Seoul - QNA
South Korea, China and Japan will hold a meeting of senior-level diplomats in Seoul next week in the run-up to a meeting of their foreign ministers slated for late March, Seoul's foreign ministry said Thursday.
South Korean Deputy Foreign Minister for Political Affairs Lee Kyung-soo will meet with his Chinese and Japanese counterparts, Liu Zhenmin and Shinsuke Sugiyama, on Wednesday to discuss how to revive trilateral cooperation, according to the ministry.
The planned meeting, the first since September, is a preparatory step toward holding the upcoming talks of their foreign ministers, tentatively slated for March 21 and 22 in Seoul, according to South Korea's Yonhap News Agency.
The move to hold a foreign ministers' meeting is aimed at rekindling the momentum for trilateral cooperation at a time when South Korea's and China's bilateral relations with Japan remain strained due to history and territory rows.
China and Japan have been sparring over a territorial dispute involving islands in the East China Sea, called Senkaku in Japan and Diaoyu in China.
A three-way foreign ministers' meeting has not been held since April 2012 due to such strained relations.
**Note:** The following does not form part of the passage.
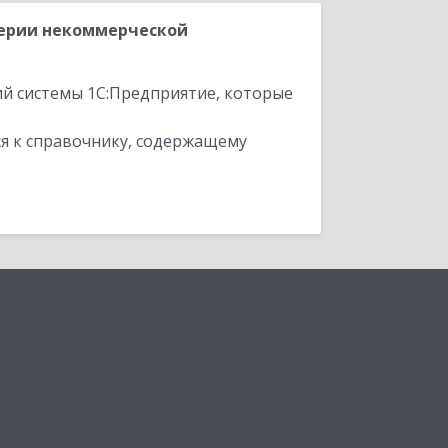
терии некоммерческой
ий системы 1С:Предприятие, которые
я к справочнику, содержащему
A three-way summit has also not been held since May 2012 amid long-standing historical grievances.
During a regional summit in Myanmar in November, South Korean President Park Geun-hye expressed her hope to meet with Chinese President Xi Jinping and Japanese Prime Minister Shinzo Abe at a trilateral summit following an envisioned meeting of their foreign ministers in the near future.